Multifeature-based surround inhibition improves contour detection in natural images.

To effectively perform visual tasks like detecting contours, the visual system normally needs to integrate multiple visual features. Sufficient physiological studies have revealed that for a large number of neurons in the primary visual cortex (V1) of monkeys and cats, neuronal responses elicited by the stimuli placed within the classical receptive field (CRF) are substantially modulated, normally inhibited, when difference exists between the CRF and its surround, namely, non-CRF, for various local features. The exquisite sensitivity of V1 neurons to the center-surround stimulus configuration is thought to serve important perceptual functions, including contour detection.
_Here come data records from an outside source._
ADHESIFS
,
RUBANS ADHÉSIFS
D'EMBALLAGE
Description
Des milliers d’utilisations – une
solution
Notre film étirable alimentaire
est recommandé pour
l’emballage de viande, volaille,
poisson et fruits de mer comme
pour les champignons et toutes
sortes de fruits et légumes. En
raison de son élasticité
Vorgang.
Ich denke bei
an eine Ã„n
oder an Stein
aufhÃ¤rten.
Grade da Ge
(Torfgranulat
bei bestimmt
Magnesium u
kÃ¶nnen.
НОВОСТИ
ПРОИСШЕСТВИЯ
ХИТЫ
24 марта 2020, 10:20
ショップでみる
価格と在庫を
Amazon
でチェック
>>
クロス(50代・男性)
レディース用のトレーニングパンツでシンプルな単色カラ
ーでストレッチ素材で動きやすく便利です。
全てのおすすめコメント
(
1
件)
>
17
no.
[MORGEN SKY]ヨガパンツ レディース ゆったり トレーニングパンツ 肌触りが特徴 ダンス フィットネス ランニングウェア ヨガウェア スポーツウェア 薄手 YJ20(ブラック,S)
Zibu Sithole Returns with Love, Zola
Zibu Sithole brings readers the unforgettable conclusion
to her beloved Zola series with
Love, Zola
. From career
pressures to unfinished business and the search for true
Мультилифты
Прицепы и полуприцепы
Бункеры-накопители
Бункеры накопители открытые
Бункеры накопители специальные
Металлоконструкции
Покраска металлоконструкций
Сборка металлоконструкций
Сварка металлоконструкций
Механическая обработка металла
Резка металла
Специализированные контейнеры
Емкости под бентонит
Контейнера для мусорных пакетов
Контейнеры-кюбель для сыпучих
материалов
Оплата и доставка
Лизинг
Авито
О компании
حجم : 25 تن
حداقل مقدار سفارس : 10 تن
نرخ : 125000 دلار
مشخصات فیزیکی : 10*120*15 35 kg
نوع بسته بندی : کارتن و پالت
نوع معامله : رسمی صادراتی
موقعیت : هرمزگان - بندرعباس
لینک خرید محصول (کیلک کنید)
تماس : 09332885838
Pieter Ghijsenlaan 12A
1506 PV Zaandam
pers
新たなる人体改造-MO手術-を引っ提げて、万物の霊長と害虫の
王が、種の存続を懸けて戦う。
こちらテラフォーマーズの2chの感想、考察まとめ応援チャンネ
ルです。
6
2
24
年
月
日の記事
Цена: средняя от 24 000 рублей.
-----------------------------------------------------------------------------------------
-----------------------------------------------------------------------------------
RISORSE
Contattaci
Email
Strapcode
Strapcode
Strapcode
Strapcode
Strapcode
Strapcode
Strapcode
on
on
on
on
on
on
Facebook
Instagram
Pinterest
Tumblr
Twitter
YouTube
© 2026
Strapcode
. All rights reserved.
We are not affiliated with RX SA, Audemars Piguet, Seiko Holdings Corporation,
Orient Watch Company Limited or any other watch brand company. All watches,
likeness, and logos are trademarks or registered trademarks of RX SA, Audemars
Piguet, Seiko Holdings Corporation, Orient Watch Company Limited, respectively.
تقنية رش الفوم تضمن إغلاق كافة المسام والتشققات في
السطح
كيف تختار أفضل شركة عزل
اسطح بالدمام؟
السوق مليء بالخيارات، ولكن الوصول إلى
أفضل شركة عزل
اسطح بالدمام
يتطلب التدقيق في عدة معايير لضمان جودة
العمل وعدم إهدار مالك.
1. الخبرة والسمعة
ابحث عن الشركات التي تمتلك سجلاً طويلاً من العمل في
In this paper, we propose a biologically motivated model to improve the performance of perceptually salient contour detection. The main contribution is the multifeature-based center-surround framework, in which the surround inhibition weights of individual features, including orientation, luminance, and luminance contrast, are combined according to a scale-guided strategy, and the combined weights are then used to modulate the final surround inhibition of the neurons. The performance was compared with that of single-cue-based models and other existing methods (especially other biologically motivated ones). The results show that combining multiple cues can substantially improve the performance of contour detection compared with the models using single cue. In general, luminance and luminance contrast contribute much more than orientation to the specific task of contour extraction, at least in gray-scale natural images.